What needs to be done
For this exercise, write out every entry exactly and leave the pictures out.

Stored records
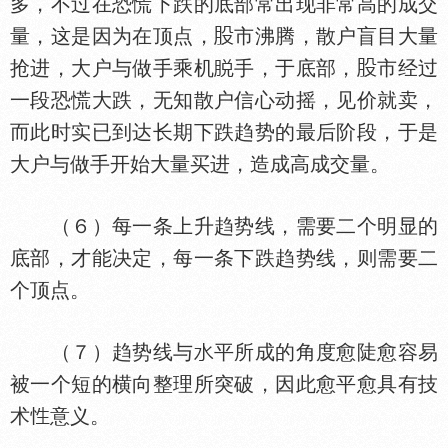
多，不过在恐慌下跌的底部常出现非常高的成交
量，这是因为在顶点，
市沸腾，散户盲目大量
抢进，大户与做手乘机
手，于底部，
市经过
一段恐慌大跌，无知散户信心动摇，见价就卖，
而此时实已到达长期下跌趋势的最后阶段，于是
大户与做手开始大量买进，造成高成交量。
（６）每一条上升趋势线，需要二个明显的
底部，才能决定，每一条下跌趋势线，则需要二
个顶点。
（７）趋势线与
平所成的角度愈陡愈容易
被一个短的横向整理所突破，因此愈平愈具有技
术
意义。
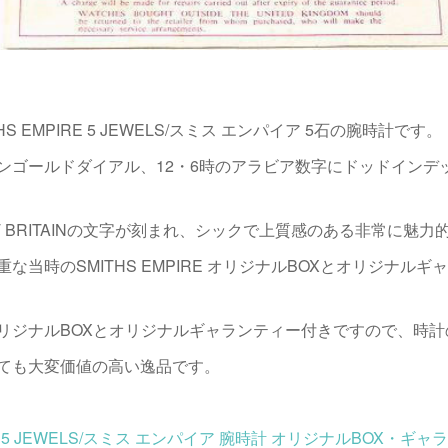
HS EMPIRE 5 JEWELS/スミス エンパイア 5石の腕時計です。
ンゴールドダイアル、12・6時のアラビア数字にドッドインデ
 GT BRITAINの文字が刻まれ、シックで上質感のある非常に魅
当時のSMITHS EMPIRE オリジナルBOXとオリジナルギ
リジナルBOXとオリジナルギャランティー付きですので、時
ても大変価値の高い逸品です。
PIRE 5 JEWELS/スミス エンパイア 腕時計 オリジナルBOX・ギ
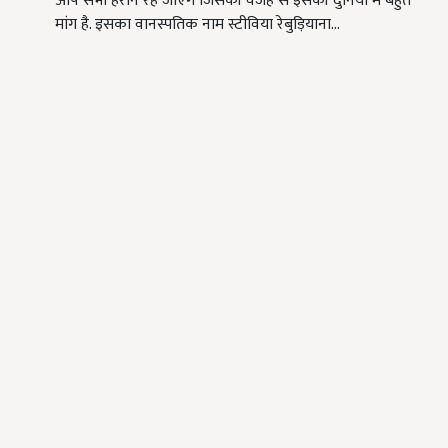
आप सभी हैरान रह जाएंगे जिसकी वजह से इसकी दुनिया में बहुत
मांग है. इसका वानस्पतिक नाम स्टीविया रेबुड़ियाना…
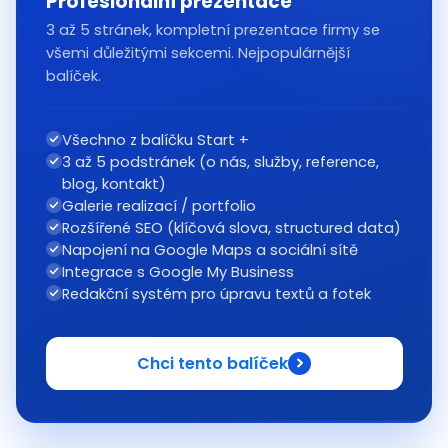
Profesionální prezentace
3 až 5 stránek, kompletní prezentace firmy se
všemi důležitými sekcemi. Nejpopulárnější
balíček.
Všechno z balíčku Start +
3 až 5 podstránek (o nás, služby, reference,
blog, kontakt)
Galerie realizací / portfolio
Rozšířené SEO (klíčová slova, structured data)
Napojení na Google Maps a sociální sítě
Integrace s Google My Business
Redakční systém pro úpravu textů a fotek
Chci tento balíček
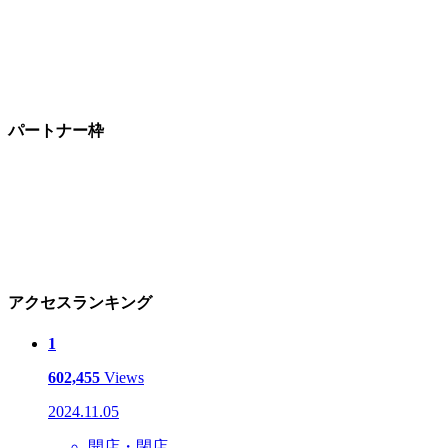
パートナー枠
アクセスランキング
1
602,455
Views
2024.11.05
開店・閉店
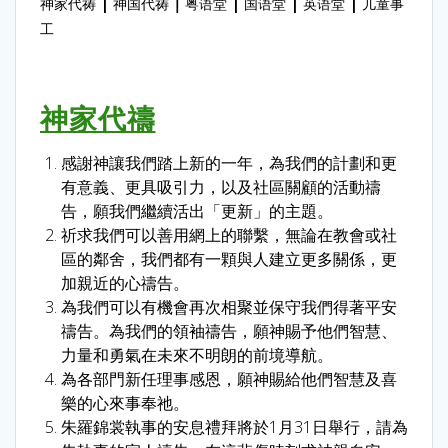
|
｜
|
|
|
神家代祷
神国代祷
粤语堂
国语堂
英语堂
儿童事
工
神家代禱
感謝神讓我們踏上新的一年，為我們的計劃和更
有意義、更具吸引力，以及社區關顧的活動禱
告，願我們繼續活出「更新」的主題。
祈求我們可以善用網上的聯繫，無論在教會或社
區的鄰舍，我們都有一顆與人建立更多關係，更
加親近的心禱告。
為我們可以有機會再次相聚並保守我們得著平安
禱告。為我們的領袖禱告，願神賜予他們智慧、
力量和勇氣在未來不明朗的前境導航。
為各部門新任理事感恩，願神賜給他們智慧及喜
樂的心來事奉祂。
朱羅錦裳執事的安息禮拜將於1月31日舉行，請為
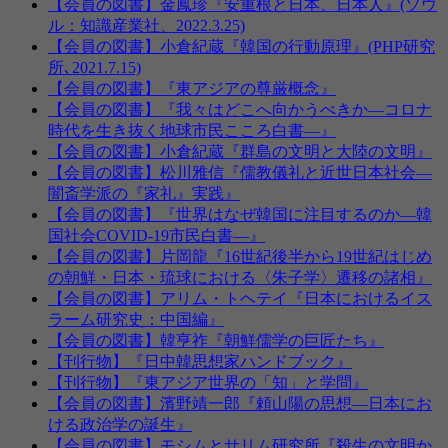
【会員の図書】金鳳珍『安重根と日本、日本人』(ソウ
ル：知識産業社、2022.3.25)
【会員の図書】小倉紀蔵『韓国の行動原理』(PHP研究
所､2021.7.15)
【会員の図書】『東アジアの尊厳概念』
【会員の図書】『我々はどこへ向かうべきか―コロナ
時代を生き抜く地球市民こころ白書—』
【会員の図書】小倉紀蔵『群島の文明と大陸の文明』
【会員の図書】松川雅信『儒教儀礼と近世日本社会―
闇斎学派の『家礼』実践』
【会員の図書】『世界はなぜ韓国に注目するのか—韓
国社会COVID-19市民白書—』
【会員の図書】片岡龍『16世紀後半から19世紀はじめ
の朝鮮・日本・琉球における〈朱子学〉遷移の諸相』
【会員の図書】アリム・トヘテイ『日本におけるイス
ラーム研究史：中国編』
【会員の図書】韓亨祚『朝鮮儒学の巨匠たち』
【刊行物】『日中韓思想家ハンドブック』
【刊行物】『東アジア世界の「知」と学問』
【会員の図書】濱野靖一郎『頼山陽の思想—日本にお
ける政治学の誕生』
【会員の図書】モシムとサリム研究所『殺生の文明か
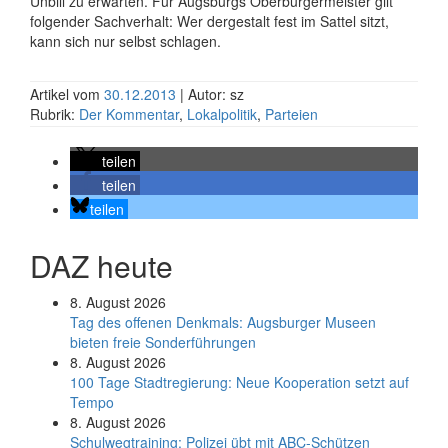
Unbill zu erwarten. Für Augsburgs Oberbürgermeister gilt
folgender Sachverhalt: Wer dergestalt fest im Sattel sitzt,
kann sich nur selbst schlagen.
Artikel vom
30.12.2013
| Autor: sz
Rubrik:
Der Kommentar
,
Lokalpolitik
,
Parteien
teilen
teilen
teilen
DAZ heute
8. August 2026
Tag des offenen Denkmals: Augsburger Museen
bieten freie Sonderführungen
8. August 2026
100 Tage Stadtregierung: Neue Kooperation setzt auf
Tempo
8. August 2026
Schul­weg­trai­ning: Poli­zei übt mit ABC-Schüt­zen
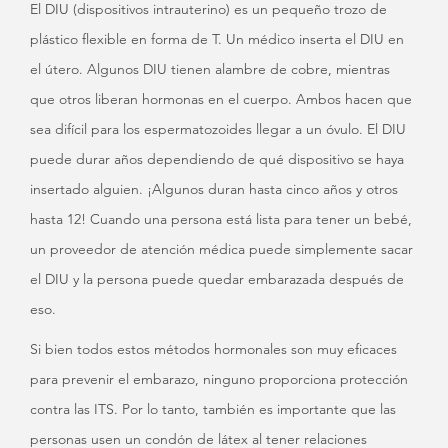
El DIU (dispositivos intrauterino) es un pequeño trozo de
plástico flexible en forma de T. Un médico inserta el DIU en
el útero. Algunos DIU tienen alambre de cobre, mientras
que otros liberan hormonas en el cuerpo. Ambos hacen que
sea difícil para los espermatozoides llegar a un óvulo. El DIU
puede durar años dependiendo de qué dispositivo se haya
insertado alguien. ¡Algunos duran hasta cinco años y otros
hasta 12! Cuando una persona está lista para tener un bebé,
un proveedor de atención médica puede simplemente sacar
el DIU y la persona puede quedar embarazada después de
eso.
Si bien todos estos métodos hormonales son muy eficaces
para prevenir el embarazo, ninguno proporciona protección
contra las ITS. Por lo tanto, también es importante que las
personas usen un condón de látex al tener relaciones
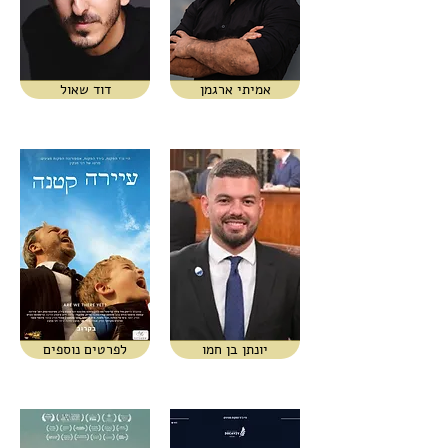
אמיתי ארגמן
דוד שאול
יונתן בן חמו
לפרטים נוספים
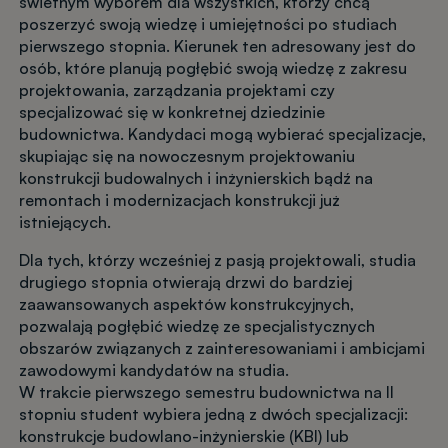
świetnym wyborem dla wszystkich, którzy chcą
poszerzyć swoją wiedzę i umiejętności po studiach
pierwszego stopnia. Kierunek ten adresowany jest do
osób, które planują pogłębić swoją wiedzę z zakresu
projektowania, zarządzania projektami czy
specjalizować się w konkretnej dziedzinie
budownictwa. Kandydaci mogą wybierać specjalizacje,
skupiając się na nowoczesnym projektowaniu
konstrukcji budowalnych i inżynierskich bądź na
remontach i modernizacjach konstrukcji już
istniejących.
Dla tych, którzy wcześniej z pasją projektowali, studia
drugiego stopnia otwierają drzwi do bardziej
zaawansowanych aspektów konstrukcyjnych,
pozwalają pogłębić wiedzę ze specjalistycznych
obszarów związanych z zainteresowaniami i ambicjami
zawodowymi kandydatów na studia.
W trakcie pierwszego semestru budownictwa na II
stopniu student wybiera jedną z dwóch specjalizacji:
konstrukcje budowlano-inżynierskie (KBI) lub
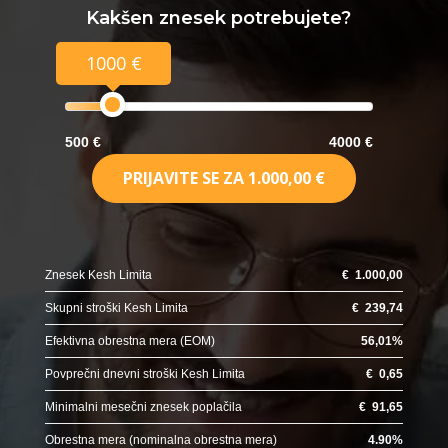
Kakšen znesek potrebujete?
1000 €
500 €
4000 €
PRIJAVITE SE ZA
1.000,00 €
Znesek Kesh Limita
€
1.000,00
Skupni stroški Kesh Limita
€
239,74
Efektivna obrestna mera (EOM)
56,01
%
Povprečni dnevni stroški Kesh Limita
€
0,65
Minimalni mesečni znesek poplačila
€
91,65
Obrestna mera (nominalna obrestna mera)
4.90
%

Answer for the task
多，不过在恐慌下跌的底部常出现非常高的成交
量，这是因为在顶点，
市沸腾，散户盲目大量
抢进，大户与做手乘机
手，于底部，
市经过
一段恐慌大跌，无知散户信心动摇，见价就卖，
而此时实已到达长期下跌趋势的最后阶段，于是
大户与做手开始大量买进，造成高成交量。
（６）每一条上升趋势线，需要二个明显的
底部，才能决定，每一条下跌趋势线，则需要二
个顶点。
（７）趋势线与
平所成的角度愈陡愈容易
被一个短的横向整理所突破，因此愈平愈具有技
术
意义。
HS EMPIRE 5 JEWELS/スミス エンパイア 5石の腕時計です。
ンゴールドダイアル、12・6時のアラビア数字にドッドインデ
 GT BRITAINの文字が刻まれ、シックで上質感のある非常に魅
当時のSMITHS EMPIRE オリジナルBOXとオリジナルギ
リジナルBOXとオリジナルギャランティー付きですので、時
ても大変価値の高い逸品です。
PIRE 5 JEWELS/スミス エンパイア 腕時計 オリジナルBOX・ギ
आप सभी हैरान रह जाएंगे जिसकी वजह से इसकी दुनिया में बहुत
मांग है. इसका वानस्पतिक नाम स्टीविया रेबुड़ियाना…
Profesionální prezentace
3 až 5 stránek, kompletní prezentace firmy se
všemi důležitými sekcemi. Nejpopulárnější
balíček.
Všechno z balíčku Start +
3 až 5 podstránek (o nás, služby, reference,
blog, kontakt)
Galerie realizací / portfolio
Rozšířené SEO (klíčová slova, structured data)
Napojení na Google Maps a sociální sítě
Integrace s Google My Business
Redakční systém pro úpravu textů a fotek
Chci tento balíček
パートナー枠
アクセスランキング
1
602,455
Views
2024.11.05
開店・閉店
|
｜
|
|
|
神家代祷
神国代祷
粤语堂
国语堂
英语堂
儿童事
工
神家代禱
感謝神讓我們踏上新的一年，為我們的計劃和更
有意義、更具吸引力，以及社區關顧的活動禱
告，願我們繼續活出「更新」的主題。
祈求我們可以善用網上的聯繫，無論在教會或社
區的鄰舍，我們都有一顆與人建立更多關係，更
加親近的心禱告。
為我們可以有機會再次相聚並保守我們得著平安
禱告。為我們的領袖禱告，願神賜予他們智慧、
力量和勇氣在未來不明朗的前境導航。
為各部門新任理事感恩，願神賜給他們智慧及喜
樂的心來事奉祂。
朱羅錦裳執事的安息禮拜將於1月31日舉行，請為
【会員の図書】金鳳珍『安重根と日本、日本人』(ソウ
ル：知識産業社、2022.3.25)
【会員の図書】小倉紀蔵『韓国の行動原理』(PHP研究
所､2021.7.15)
【会員の図書】『東アジアの尊厳概念』
【会員の図書】『我々はどこへ向かうべきか―コロナ
時代を生き抜く地球市民こころ白書—』
【会員の図書】小倉紀蔵『群島の文明と大陸の文明』
【会員の図書】松川雅信『儒教儀礼と近世日本社会―
闇斎学派の『家礼』実践』
【会員の図書】『世界はなぜ韓国に注目するのか—韓
国社会COVID-19市民白書—』
【会員の図書】片岡龍『16世紀後半から19世紀はじめ
の朝鮮・日本・琉球における〈朱子学〉遷移の諸相』
【会員の図書】アリム・トヘテイ『日本におけるイス
ラーム研究史：中国編』
【会員の図書】韓亨祚『朝鮮儒学の巨匠たち』
【刊行物】『日中韓思想家ハンドブック』
【刊行物】『東アジア世界の「知」と学問』
【会員の図書】濱野靖一郎『頼山陽の思想—日本にお
ける政治学の誕生』
【会員の図書】モシムとサリム研究所『殺生の文明か
Unbill zu erwarten. Für Augsburgs Oberbürgermeister gilt
folgender Sachverhalt: Wer dergestalt fest im Sattel sitzt,
kann sich nur selbst schlagen.
Artikel vom
30.12.2013
| Autor: sz
Rubrik:
Der Kommentar
,
Lokalpolitik
,
Parteien
teilen
teilen
teilen
DAZ heute
8. August 2026
Tag des offenen Denkmals: Augsburger Museen
bieten freie Sonderführungen
8. August 2026
100 Tage Stadtregierung: Neue Kooperation setzt auf
Tempo
8. August 2026
Schul­weg­trai­ning: Poli­zei übt mit ABC-Schüt­zen
El DIU (dispositivos intrauterino) es un pequeño trozo de
plástico flexible en forma de T. Un médico inserta el DIU en
el útero. Algunos DIU tienen alambre de cobre, mientras
que otros liberan hormonas en el cuerpo. Ambos hacen que
sea difícil para los espermatozoides llegar a un óvulo. El DIU
puede durar años dependiendo de qué dispositivo se haya
insertado alguien. ¡Algunos duran hasta cinco años y otros
hasta 12! Cuando una persona está lista para tener un bebé,
un proveedor de atención médica puede simplemente sacar
el DIU y la persona puede quedar embarazada después de
eso.
Si bien todos estos métodos hormonales son muy eficaces
para prevenir el embarazo, ninguno proporciona protección
contra las ITS. Por lo tanto, también es importante que las
personas usen un condón de látex al tener relaciones
אמיתי ארגמן
דוד שאול
יונתן בן חמו
לפרטים נוספים
świetnym wyborem dla wszystkich, którzy chcą
poszerzyć swoją wiedzę i umiejętności po studiach
pierwszego stopnia. Kierunek ten adresowany jest do
osób, które planują pogłębić swoją wiedzę z zakresu
projektowania, zarządzania projektami czy
specjalizować się w konkretnej dziedzinie
budownictwa. Kandydaci mogą wybierać specjalizacje,
skupiając się na nowoczesnym projektowaniu
konstrukcji budowalnych i inżynierskich bądź na
remontach i modernizacjach konstrukcji już
istniejących.
Dla tych, którzy wcześniej z pasją projektowali, studia
drugiego stopnia otwierają drzwi do bardziej
zaawansowanych aspektów konstrukcyjnych,
pozwalają pogłębić wiedzę ze specjalistycznych
obszarów związanych z zainteresowaniami i ambicjami
zawodowymi kandydatów na studia.
W trakcie pierwszego semestru budownictwa na II
stopniu student wybiera jedną z dwóch specjalizacji:
konstrukcje budowlano-inżynierskie (KBI) lub
Kakšen znesek potrebujete?
1000 €
500 €
4000 €
PRIJAVITE SE ZA
1.000,00 €
Znesek Kesh Limita
€
1.000,00
Skupni stroški Kesh Limita
€
239,74
Efektivna obrestna mera (EOM)
56,01
%
Povprečni dnevni stroški Kesh Limita
€
0,65
Minimalni mesečni znesek poplačila
€
91,65
Obrestna mera (nominalna obrestna mera)
4.90
%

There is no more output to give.